Il narratore appartiene alla generazione successiva che desidera comprare un opuscolo di poesia – la letteratura è barlume d’innalzamento spirituale e sociale? –, che possiede in sé la speranza di una vita migliore e il desiderio inconscio di rialzare la testa. Vuole fare il medico dei cavalli, non il minatore, nonostante le predizioni degli adulti non lascino credere che ci sia davvero scelta. I bambini hanno in loro ancora la luce delle possibilità future, mentre gli uomini a testa china si augurano un destino migliore per loro, ma proprio all’ineluttabilità del destino alludono quando parlano del futuro, come se la condizione miserabile di schiavi del piccone fosse ereditaria ed eterna.

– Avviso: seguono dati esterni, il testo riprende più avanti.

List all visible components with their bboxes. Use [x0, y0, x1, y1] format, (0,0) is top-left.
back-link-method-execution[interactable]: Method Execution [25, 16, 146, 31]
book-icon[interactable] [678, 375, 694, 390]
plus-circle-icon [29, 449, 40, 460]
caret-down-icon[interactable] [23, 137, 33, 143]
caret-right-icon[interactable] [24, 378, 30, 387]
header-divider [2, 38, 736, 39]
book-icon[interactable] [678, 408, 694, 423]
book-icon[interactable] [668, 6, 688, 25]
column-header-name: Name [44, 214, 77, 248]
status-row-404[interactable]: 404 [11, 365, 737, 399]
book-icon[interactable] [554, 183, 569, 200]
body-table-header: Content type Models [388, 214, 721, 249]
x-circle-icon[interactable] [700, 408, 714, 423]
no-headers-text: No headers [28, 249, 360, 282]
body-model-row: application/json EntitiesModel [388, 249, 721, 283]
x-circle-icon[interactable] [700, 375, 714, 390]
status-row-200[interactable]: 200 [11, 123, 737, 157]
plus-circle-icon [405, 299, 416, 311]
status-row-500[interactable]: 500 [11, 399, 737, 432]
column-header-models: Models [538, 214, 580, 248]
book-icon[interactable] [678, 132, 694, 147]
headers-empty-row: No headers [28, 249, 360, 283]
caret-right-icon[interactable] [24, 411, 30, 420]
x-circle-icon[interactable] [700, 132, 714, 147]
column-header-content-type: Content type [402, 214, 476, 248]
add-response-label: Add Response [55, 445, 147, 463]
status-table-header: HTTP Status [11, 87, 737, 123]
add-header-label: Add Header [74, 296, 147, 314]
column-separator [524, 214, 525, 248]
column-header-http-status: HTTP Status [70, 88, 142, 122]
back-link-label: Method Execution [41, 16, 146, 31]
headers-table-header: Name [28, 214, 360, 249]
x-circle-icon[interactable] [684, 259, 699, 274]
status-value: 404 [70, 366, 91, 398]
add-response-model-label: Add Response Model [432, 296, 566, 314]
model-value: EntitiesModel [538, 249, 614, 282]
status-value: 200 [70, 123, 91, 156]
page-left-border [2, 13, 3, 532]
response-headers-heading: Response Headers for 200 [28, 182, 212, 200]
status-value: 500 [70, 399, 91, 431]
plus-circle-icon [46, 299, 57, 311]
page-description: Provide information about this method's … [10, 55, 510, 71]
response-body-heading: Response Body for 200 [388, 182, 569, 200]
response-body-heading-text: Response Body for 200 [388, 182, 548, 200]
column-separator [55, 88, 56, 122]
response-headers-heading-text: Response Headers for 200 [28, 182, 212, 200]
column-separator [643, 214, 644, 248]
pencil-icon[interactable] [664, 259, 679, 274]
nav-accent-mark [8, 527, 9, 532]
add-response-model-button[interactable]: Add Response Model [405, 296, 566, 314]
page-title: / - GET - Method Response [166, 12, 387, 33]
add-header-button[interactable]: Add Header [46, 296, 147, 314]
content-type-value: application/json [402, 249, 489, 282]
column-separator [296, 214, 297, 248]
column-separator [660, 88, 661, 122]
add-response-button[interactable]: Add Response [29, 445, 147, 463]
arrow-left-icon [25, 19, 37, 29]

Completamente diverso è il tono dell’altro romanzo di Still tradotto da Mattioli 1885, lasciato incompiuto dallo scrittore e pubblicato postumo: Chinaberry (pp. 178, e 16,00), che ha attirato l’attenzione della critica e dei biografi per il mistero della sua genesi e un’evoluzione durata decenni. Molto della sua struttura, alcuni dettagli e sfumature che delineano i personaggi sarebbero infatti autobiografici: la tata Fanny, il legame con la natia Alabama e il padre veterinario, alcune lettere dell’autore firmate con il nome di uno dei protagonisti. Il titolo, scelto dal curatore, è il nome del ranch dove è prioritariamente ambientata la vicenda, ma anche il nome di una pianta esotica e al tempo stesso familiare che rende l’atmosfera poetica e rassicurante al primo impatto, risvegliando nel lettore le immagini di un luogo del cuore. Tuttavia, a un’analisi più attenta Chinaberry suggerisce il tema dello spaesamento, dell’essere estranei o stranieri in casa d’altri, proprio come questo bell’albero ornamentale, portato negli Stati Uniti tra la fine del XVIII secolo e la metà del XIX, che infestante si leva maestoso a discapito della flora locale.

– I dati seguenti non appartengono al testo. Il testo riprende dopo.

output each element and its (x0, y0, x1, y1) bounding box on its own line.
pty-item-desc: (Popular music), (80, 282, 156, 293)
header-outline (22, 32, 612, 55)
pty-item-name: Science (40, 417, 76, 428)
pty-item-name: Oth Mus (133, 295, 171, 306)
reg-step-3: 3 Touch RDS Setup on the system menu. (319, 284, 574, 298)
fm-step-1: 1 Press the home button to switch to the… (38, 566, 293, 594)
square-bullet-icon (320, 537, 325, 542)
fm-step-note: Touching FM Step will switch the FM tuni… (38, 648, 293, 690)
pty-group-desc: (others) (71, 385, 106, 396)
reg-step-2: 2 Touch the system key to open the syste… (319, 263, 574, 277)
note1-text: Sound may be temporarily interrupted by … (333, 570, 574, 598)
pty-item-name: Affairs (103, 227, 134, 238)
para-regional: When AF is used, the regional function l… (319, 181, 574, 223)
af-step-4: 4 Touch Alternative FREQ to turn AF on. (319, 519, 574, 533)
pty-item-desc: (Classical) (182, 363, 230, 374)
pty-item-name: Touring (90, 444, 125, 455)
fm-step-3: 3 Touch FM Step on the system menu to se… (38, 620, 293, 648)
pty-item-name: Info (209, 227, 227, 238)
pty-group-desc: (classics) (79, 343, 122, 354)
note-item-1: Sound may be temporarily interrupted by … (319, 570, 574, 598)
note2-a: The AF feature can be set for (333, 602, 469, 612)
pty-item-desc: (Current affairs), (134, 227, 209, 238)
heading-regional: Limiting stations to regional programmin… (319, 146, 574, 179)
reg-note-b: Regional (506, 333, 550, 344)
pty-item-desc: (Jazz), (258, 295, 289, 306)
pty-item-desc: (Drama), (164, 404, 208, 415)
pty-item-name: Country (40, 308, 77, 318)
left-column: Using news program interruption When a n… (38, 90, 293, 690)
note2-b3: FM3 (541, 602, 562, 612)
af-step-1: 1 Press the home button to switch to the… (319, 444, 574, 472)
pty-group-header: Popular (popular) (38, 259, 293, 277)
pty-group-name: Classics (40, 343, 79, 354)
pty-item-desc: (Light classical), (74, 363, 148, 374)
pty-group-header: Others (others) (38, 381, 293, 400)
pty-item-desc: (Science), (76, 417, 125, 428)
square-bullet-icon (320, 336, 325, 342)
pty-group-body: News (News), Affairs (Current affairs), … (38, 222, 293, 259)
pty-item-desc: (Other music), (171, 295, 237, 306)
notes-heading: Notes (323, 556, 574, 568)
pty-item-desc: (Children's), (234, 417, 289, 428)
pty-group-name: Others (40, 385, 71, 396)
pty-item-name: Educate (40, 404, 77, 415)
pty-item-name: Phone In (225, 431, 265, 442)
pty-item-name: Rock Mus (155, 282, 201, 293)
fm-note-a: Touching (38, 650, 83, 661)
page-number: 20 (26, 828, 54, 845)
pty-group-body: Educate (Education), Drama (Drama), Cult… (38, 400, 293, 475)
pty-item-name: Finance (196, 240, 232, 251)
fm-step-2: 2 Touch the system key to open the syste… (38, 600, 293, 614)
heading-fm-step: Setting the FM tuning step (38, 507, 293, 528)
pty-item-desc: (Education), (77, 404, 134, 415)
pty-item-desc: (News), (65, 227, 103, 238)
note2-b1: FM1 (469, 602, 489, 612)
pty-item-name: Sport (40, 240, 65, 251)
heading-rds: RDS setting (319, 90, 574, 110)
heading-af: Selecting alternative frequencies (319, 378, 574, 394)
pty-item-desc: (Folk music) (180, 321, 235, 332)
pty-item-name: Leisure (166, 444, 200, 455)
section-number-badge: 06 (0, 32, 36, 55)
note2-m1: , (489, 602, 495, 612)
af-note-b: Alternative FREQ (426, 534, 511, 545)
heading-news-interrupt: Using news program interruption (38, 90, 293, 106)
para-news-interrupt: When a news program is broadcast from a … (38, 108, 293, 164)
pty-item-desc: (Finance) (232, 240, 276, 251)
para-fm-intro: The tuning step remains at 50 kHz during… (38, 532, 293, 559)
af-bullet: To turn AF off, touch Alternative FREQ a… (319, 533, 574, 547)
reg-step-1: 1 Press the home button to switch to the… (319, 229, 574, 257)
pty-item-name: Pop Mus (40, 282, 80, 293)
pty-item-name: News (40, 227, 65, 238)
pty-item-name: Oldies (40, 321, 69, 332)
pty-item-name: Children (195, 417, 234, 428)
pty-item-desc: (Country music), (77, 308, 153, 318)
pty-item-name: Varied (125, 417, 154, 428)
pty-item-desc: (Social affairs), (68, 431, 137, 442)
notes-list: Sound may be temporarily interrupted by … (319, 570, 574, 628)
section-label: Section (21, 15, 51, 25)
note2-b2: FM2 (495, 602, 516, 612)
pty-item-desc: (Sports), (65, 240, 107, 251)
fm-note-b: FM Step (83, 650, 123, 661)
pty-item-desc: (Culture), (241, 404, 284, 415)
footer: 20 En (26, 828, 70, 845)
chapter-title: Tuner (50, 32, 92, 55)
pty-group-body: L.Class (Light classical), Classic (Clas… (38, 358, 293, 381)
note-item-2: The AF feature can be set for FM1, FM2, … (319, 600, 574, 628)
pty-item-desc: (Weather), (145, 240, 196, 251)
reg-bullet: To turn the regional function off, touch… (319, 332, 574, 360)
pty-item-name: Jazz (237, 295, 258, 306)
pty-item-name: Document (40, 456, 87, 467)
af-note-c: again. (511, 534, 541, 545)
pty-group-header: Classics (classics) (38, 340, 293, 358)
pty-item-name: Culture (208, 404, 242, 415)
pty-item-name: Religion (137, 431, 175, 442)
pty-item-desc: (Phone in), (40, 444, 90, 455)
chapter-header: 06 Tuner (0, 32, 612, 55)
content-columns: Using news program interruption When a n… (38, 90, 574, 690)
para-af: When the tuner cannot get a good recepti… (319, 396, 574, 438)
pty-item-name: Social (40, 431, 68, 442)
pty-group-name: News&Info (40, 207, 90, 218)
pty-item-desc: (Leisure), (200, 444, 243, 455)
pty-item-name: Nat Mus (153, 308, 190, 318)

Il romanzo fila via senza accadimenti, sconvolgimenti o colpi di scena. Il tempo e lo spazio sono evidentemente marcati: un mondo di coltivatori di cotone, braccianti senza scarpe, scuole e casalinghe di campagna, uomini a cavallo e indiani senza età che appartengono a un lontano passato e che in questa narrazione vengono cristallizzati senza retorica. Si tratta della storia di un giovane senza nome, che vive una stagione, una breve parentesi della sua formazione, in Texas, mandato dalla famiglia dell’Alabama per fare esperienza. Qui viene adottato temporaneamente dal ricco e sconsolato Anson Winters e dalla nuova bella moglie Lurie.

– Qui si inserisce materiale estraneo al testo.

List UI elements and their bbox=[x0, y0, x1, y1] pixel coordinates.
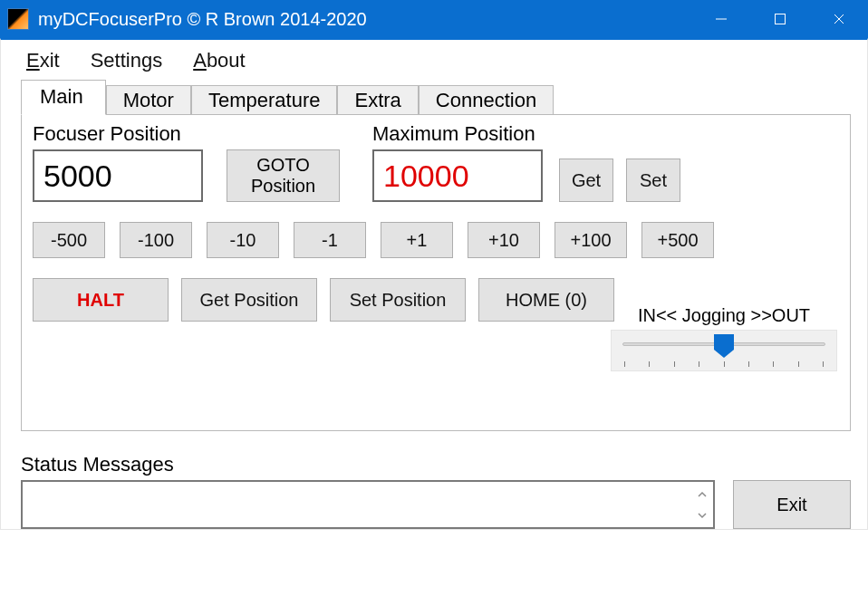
status-label: Status Messages bbox=[21, 453, 851, 476]
step-plus-500[interactable]: +500 bbox=[641, 222, 714, 258]
menu-about-rest: bout bbox=[207, 49, 246, 72]
maximize-button[interactable] bbox=[750, 0, 809, 38]
menu-exit-mnemonic: E bbox=[26, 49, 40, 72]
max-position-block: Maximum Position bbox=[372, 122, 543, 202]
exit-button[interactable]: Exit bbox=[733, 480, 851, 529]
jogging-slider[interactable] bbox=[611, 330, 837, 371]
home-button[interactable]: HOME (0) bbox=[478, 278, 614, 322]
step-minus-1[interactable]: -1 bbox=[294, 222, 366, 258]
focuser-block: Focuser Position bbox=[33, 122, 203, 202]
get-position-button[interactable]: Get Position bbox=[181, 278, 317, 322]
focuser-position-input[interactable] bbox=[33, 149, 203, 202]
get-max-button[interactable]: Get bbox=[559, 159, 613, 202]
step-row: -500 -100 -10 -1 +1 +10 +100 +500 bbox=[33, 222, 837, 258]
halt-button[interactable]: HALT bbox=[33, 278, 169, 322]
step-plus-1[interactable]: +1 bbox=[381, 222, 453, 258]
close-button[interactable] bbox=[809, 0, 868, 38]
step-minus-10[interactable]: -10 bbox=[207, 222, 279, 258]
status-section: Status Messages Exit bbox=[21, 453, 851, 529]
step-minus-100[interactable]: -100 bbox=[120, 222, 192, 258]
menu-exit-rest: xit bbox=[40, 49, 60, 72]
menu-about-mnemonic: A bbox=[193, 49, 207, 72]
set-position-button[interactable]: Set Position bbox=[330, 278, 466, 322]
window-controls bbox=[691, 0, 868, 38]
goto-position-button[interactable]: GOTO Position bbox=[227, 149, 340, 202]
slider-thumb[interactable] bbox=[714, 334, 734, 358]
position-row: Focuser Position GOTO Position Maximum P… bbox=[33, 122, 837, 202]
jogging-block: IN<< Jogging >>OUT bbox=[611, 305, 837, 371]
menu-about[interactable]: About bbox=[193, 49, 246, 72]
window-title: myDCFocuserPro © R Brown 2014-2020 bbox=[38, 9, 691, 30]
menu-exit[interactable]: Exit bbox=[26, 49, 60, 72]
status-messages-box[interactable] bbox=[21, 480, 715, 529]
jogging-label: IN<< Jogging >>OUT bbox=[611, 305, 837, 326]
scroll-up-icon[interactable] bbox=[693, 484, 711, 505]
tab-extra[interactable]: Extra bbox=[337, 85, 418, 115]
tab-main[interactable]: Main bbox=[21, 80, 106, 115]
tab-connection[interactable]: Connection bbox=[419, 85, 554, 115]
tab-motor[interactable]: Motor bbox=[106, 85, 191, 115]
set-max-button[interactable]: Set bbox=[626, 159, 680, 202]
tab-temperature[interactable]: Temperature bbox=[191, 85, 338, 115]
svg-rect-1 bbox=[775, 14, 785, 24]
minimize-button[interactable] bbox=[691, 0, 750, 38]
tab-page-main: Focuser Position GOTO Position Maximum P… bbox=[21, 114, 851, 431]
max-position-label: Maximum Position bbox=[372, 122, 543, 146]
step-minus-500[interactable]: -500 bbox=[33, 222, 105, 258]
title-bar: myDCFocuserPro © R Brown 2014-2020 bbox=[0, 0, 868, 38]
scroll-down-icon[interactable] bbox=[693, 505, 711, 525]
max-position-input[interactable] bbox=[372, 149, 543, 202]
status-scroll[interactable] bbox=[693, 484, 711, 525]
client-area: Exit Settings About Main Motor Temperatu… bbox=[0, 38, 868, 530]
focuser-position-label: Focuser Position bbox=[33, 122, 203, 146]
app-icon bbox=[7, 8, 29, 30]
menu-bar: Exit Settings About bbox=[1, 40, 867, 80]
slider-ticks bbox=[622, 361, 825, 367]
tab-strip: Main Motor Temperature Extra Connection bbox=[1, 80, 867, 115]
menu-settings[interactable]: Settings bbox=[91, 49, 163, 72]
step-plus-100[interactable]: +100 bbox=[555, 222, 627, 258]
step-plus-10[interactable]: +10 bbox=[468, 222, 540, 258]
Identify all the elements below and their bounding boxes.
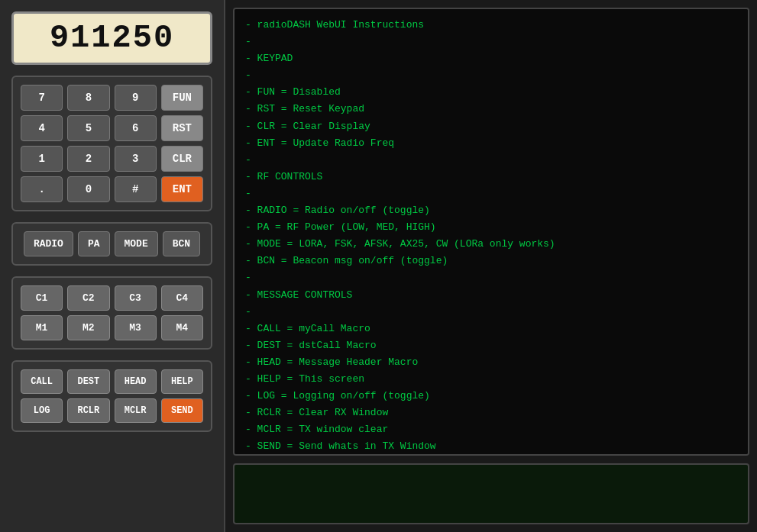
radio-btn-bcn[interactable]: BCN	[163, 231, 200, 256]
msg-btn-log[interactable]: LOG	[21, 398, 63, 423]
key-9[interactable]: 9	[115, 85, 157, 111]
message-controls: CALLDESTHEADHELPLOGRCLRMCLRSEND	[11, 360, 212, 432]
instruction-line: - DEST = dstCall Macro	[245, 337, 737, 354]
instruction-line: -	[245, 34, 737, 50]
msg-btn-rclr[interactable]: RCLR	[67, 398, 109, 423]
msg-btn-head[interactable]: HEAD	[115, 369, 157, 394]
msg-btn-send[interactable]: SEND	[161, 398, 203, 423]
instruction-line: - radioDASH WebUI Instructions	[245, 17, 737, 34]
instruction-line: - RF CONTROLS	[245, 169, 737, 185]
key-5[interactable]: 5	[67, 115, 109, 141]
instruction-line: -	[245, 455, 737, 456]
mem-btn-m2[interactable]: M2	[67, 315, 109, 340]
instruction-line: - HELP = This screen	[245, 371, 737, 388]
left-panel: 911250 789FUN456RST123CLR.0#ENT RADIOPAM…	[0, 0, 225, 532]
instruction-line: -	[245, 304, 737, 321]
instruction-line: - HEAD = Message Header Macro	[245, 354, 737, 371]
instruction-line: - RCLR = Clear RX Window	[245, 405, 737, 421]
instruction-line: - ENT = Update Radio Freq	[245, 135, 737, 152]
instruction-line: - RST = Reset Keypad	[245, 101, 737, 118]
mem-btn-m1[interactable]: M1	[21, 315, 63, 340]
instruction-line: - FUN = Disabled	[245, 84, 737, 101]
key-rst[interactable]: RST	[161, 115, 203, 141]
key--[interactable]: #	[115, 176, 157, 202]
instruction-line: - MCLR = TX window clear	[245, 421, 737, 438]
instruction-line: -	[245, 185, 737, 202]
radio-btn-radio[interactable]: RADIO	[24, 231, 73, 256]
mem-btn-m4[interactable]: M4	[161, 315, 203, 340]
instruction-line: - BCN = Beacon msg on/off (toggle)	[245, 253, 737, 269]
radio-btn-mode[interactable]: MODE	[115, 231, 158, 256]
radio-btn-pa[interactable]: PA	[78, 231, 110, 256]
key-3[interactable]: 3	[115, 146, 157, 172]
key-clr[interactable]: CLR	[161, 146, 203, 172]
msg-btn-dest[interactable]: DEST	[67, 369, 109, 394]
mem-btn-c2[interactable]: C2	[67, 285, 109, 311]
instruction-line: - PA = RF Power (LOW, MED, HIGH)	[245, 219, 737, 236]
key--[interactable]: .	[21, 176, 63, 202]
mem-btn-c3[interactable]: C3	[115, 285, 157, 311]
key-1[interactable]: 1	[21, 146, 63, 172]
instruction-line: - KEYPAD	[245, 50, 737, 67]
mem-btn-c1[interactable]: C1	[21, 285, 63, 311]
frequency-display: 911250	[11, 11, 212, 65]
instruction-line: -	[245, 152, 737, 169]
key-6[interactable]: 6	[115, 115, 157, 141]
key-8[interactable]: 8	[67, 85, 109, 111]
instructions-box: - radioDASH WebUI Instructions-- KEYPAD-…	[233, 8, 749, 456]
instruction-line: -	[245, 269, 737, 286]
memory-controls: C1C2C3C4M1M2M3M4	[11, 276, 212, 350]
instruction-line: - CLR = Clear Display	[245, 118, 737, 135]
instruction-line: - SEND = Send whats in TX Window	[245, 438, 737, 455]
key-4[interactable]: 4	[21, 115, 63, 141]
instruction-line: - MESSAGE CONTROLS	[245, 287, 737, 304]
msg-btn-call[interactable]: CALL	[21, 369, 63, 394]
keypad: 789FUN456RST123CLR.0#ENT	[11, 76, 212, 211]
key-2[interactable]: 2	[67, 146, 109, 172]
tx-input[interactable]	[233, 463, 749, 524]
msg-btn-mclr[interactable]: MCLR	[115, 398, 157, 423]
instruction-line: - LOG = Logging on/off (toggle)	[245, 388, 737, 405]
instruction-line: - RADIO = Radio on/off (toggle)	[245, 202, 737, 219]
key-ent[interactable]: ENT	[161, 176, 203, 202]
key-7[interactable]: 7	[21, 85, 63, 111]
key-fun[interactable]: FUN	[161, 85, 203, 111]
mem-btn-m3[interactable]: M3	[115, 315, 157, 340]
instruction-line: - MODE = LORA, FSK, AFSK, AX25, CW (LORa…	[245, 236, 737, 253]
instruction-line: -	[245, 67, 737, 84]
mem-btn-c4[interactable]: C4	[161, 285, 203, 311]
right-panel: - radioDASH WebUI Instructions-- KEYPAD-…	[225, 0, 757, 532]
instruction-line: - CALL = myCall Macro	[245, 321, 737, 337]
key-0[interactable]: 0	[67, 176, 109, 202]
msg-btn-help[interactable]: HELP	[161, 369, 203, 394]
rf-controls: RADIOPAMODEBCN	[11, 222, 212, 266]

Diversamente da Fiume di terra, in Chinaberry i personaggi sono solide entità riconoscibili, ben plasmate e dotate di spessore (a eccezione dei Cretini, coppia di stolti burloni che fanno eco ai cugini Harl e Tibb Logan, gli scrocconi fastidiosi di Fiume di terra). Pervasiva è la presenza dell’uomo, abbondano i personaggi citati ma assenti perché morti, come il figlio di Winters la cui mancanza è il perno centrale della storia. La natura qui è marginale, anche se il panorama e il cielo sono un elemento essenziale alla narrazione, e lascia spazio ai racconti, alla riflessione e all’introspezione di una folla di individui che, diversamente dall’altro romanzo, non devono colmare bisogni primari e dunque possono permettersi d’indulgere maggiormente nella ponderazione delle profondità del pensiero e delle emozioni.